扉を開くと、立て掛けられていた重めの支柱が倒れ、支柱に付けられている紐が引っ張られ、紐が付けられた絵の具と追跡魔法が混ぜられたバケツが飛んでいく、そんな至って簡単な仕掛けだ。
良い感じの物が思い付かなかったために、バケツの勢いがそこまで出ず、大体私で言うところのおへそのまでしか絵の具が付着することはないが、まあ一般的な身長でも足くらいには付着するはずなので大丈夫だろう。うん。きっと。うん。

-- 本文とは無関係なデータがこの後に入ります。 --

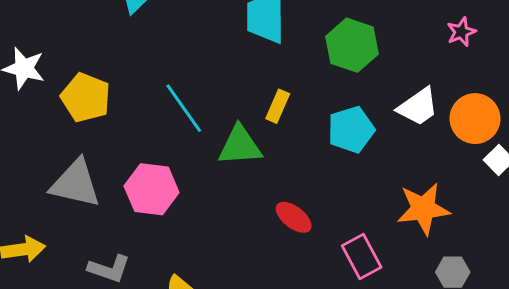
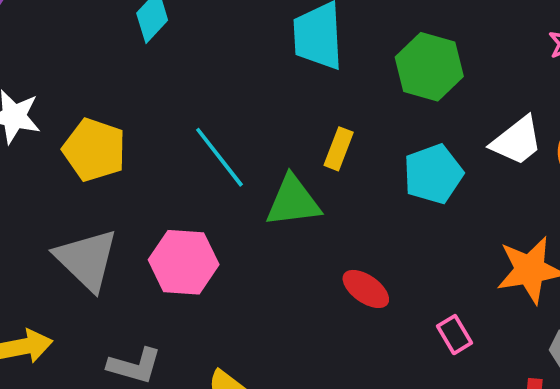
gray triangle: (75, 184) -> (87, 260), turned 34
pink rectangle: (362, 256) -> (455, 335), size x0.7

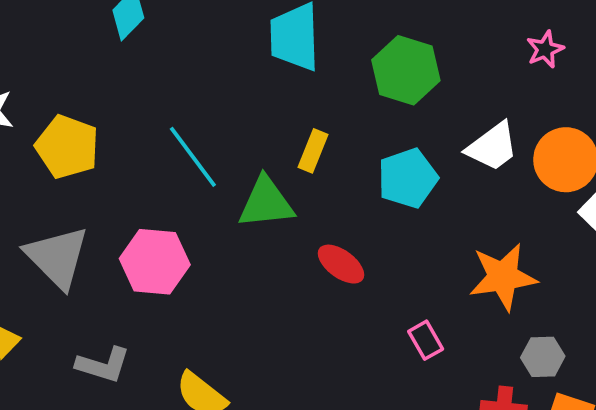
red ellipse: (366, 289) -> (341, 264), moved

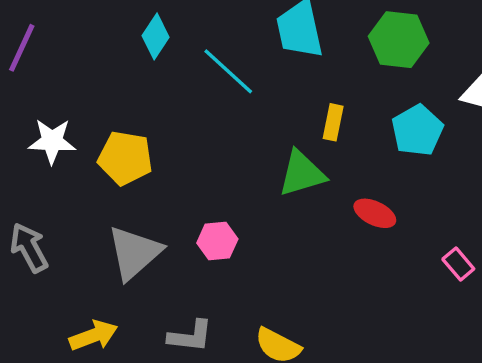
cyan line: (193, 157) -> (228, 71), moved
gray triangle: (57, 257) -> (134, 253), turned 44
pink hexagon: (155, 262) -> (217, 241), size x0.7

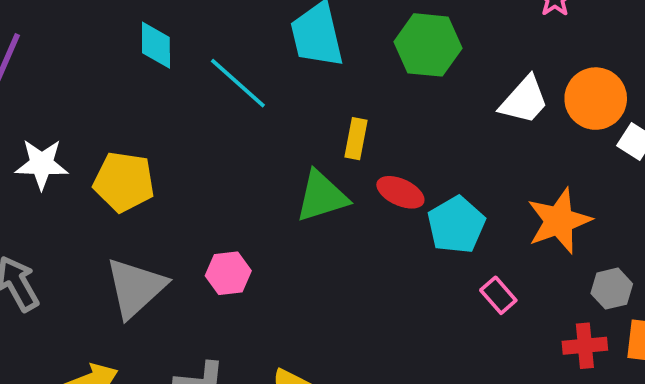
cyan diamond: (156, 36) -> (156, 45), turned -33
cyan pentagon: (417, 130) -> (456, 225), moved
red ellipse: (375, 213) -> (400, 192), moved

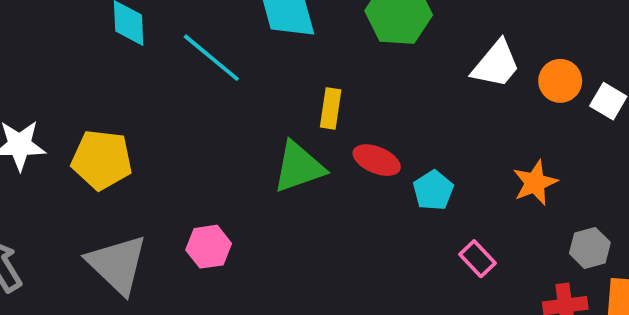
orange circle: (596, 99) -> (560, 81), moved, size x0.7
orange star: (559, 221) -> (535, 183), size x0.7
cyan pentagon: (456, 225) -> (433, 190), size x0.7
gray triangle: (135, 288) -> (117, 264), turned -32

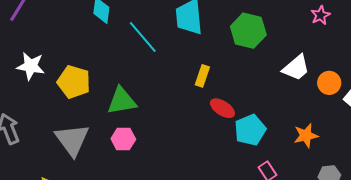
green triangle: (299, 167) -> (122, 101), moved
cyan pentagon: (433, 190) -> (250, 130), size x1.4

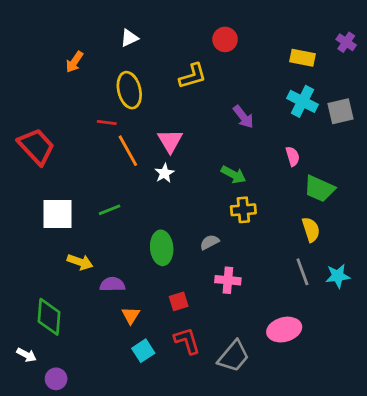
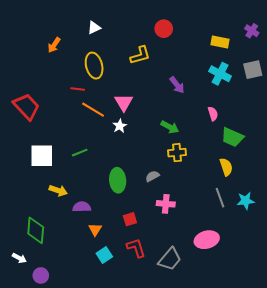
gray square: (341, 111) -> (253, 70), moved
orange line: (128, 151) -> (93, 110), turned -30

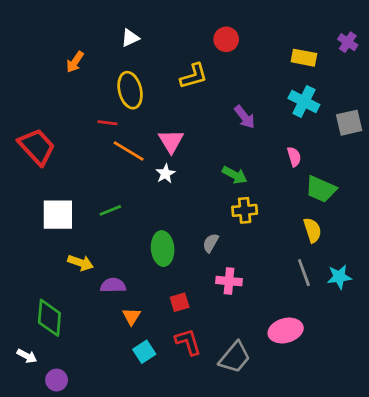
gray square: (253, 70) -> (349, 123), moved
gray semicircle: (152, 176) -> (211, 243), turned -32

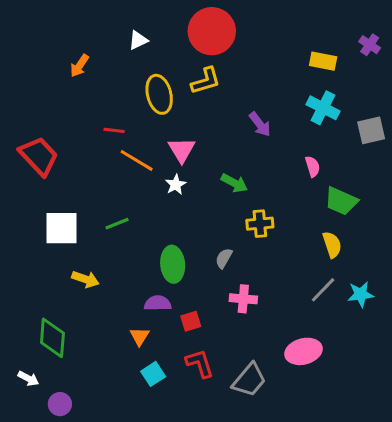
red circle: (226, 39) -> (212, 31), moved, size x1.8
yellow ellipse: (130, 90) -> (159, 94), moved
green arrow: (235, 175) -> (234, 183), moved
gray line: (304, 273) -> (323, 290), turned 64
purple semicircle: (113, 285) -> (158, 303), moved

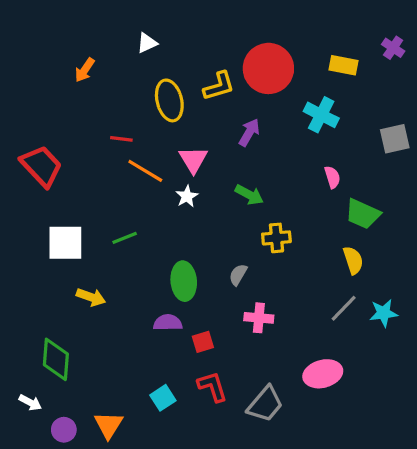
red circle: (212, 31) -> (268, 68), moved
cyan cross: (323, 108) -> (321, 115), moved
purple arrow: (260, 124) -> (249, 132), moved, turned -112
orange triangle: (140, 336) -> (109, 425), moved, size x1.4

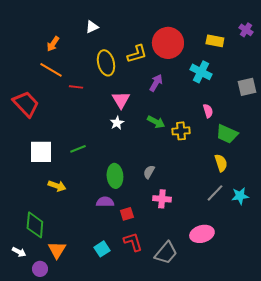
orange line: (145, 171) -> (51, 70), moved
yellow cross: (276, 238) -> (181, 131), moved
orange triangle: (109, 425) -> (57, 250), moved

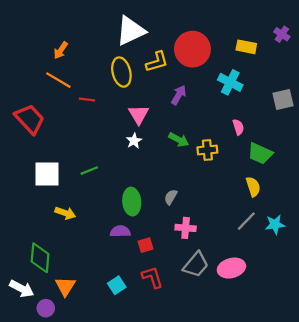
white triangle: (92, 27) -> (131, 31), moved, size x2.0
white arrow: (19, 252) -> (22, 289), size x1.5
gray trapezoid: (166, 253) -> (196, 265), moved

「よっ、よ~し!終わり。帰ろ。帰ろ、失敗したらそんときはそんときだ」
色々と心配事はあるが、成り行きに任せることにした私は、若干心配の気持ちを残しつつ、明日の成功を思い浮かべ、取らぬ狸の皮算用と言われるかもだが、捉えた者をどうしようか、と思案しつつ帰路につくのだった。
たぶん、次か次らへんで犯人さんは捕まります。主人公に。
でも、手駒編は続きます。夏休みの色々な調べごと+教会についての調べごと、などがあります。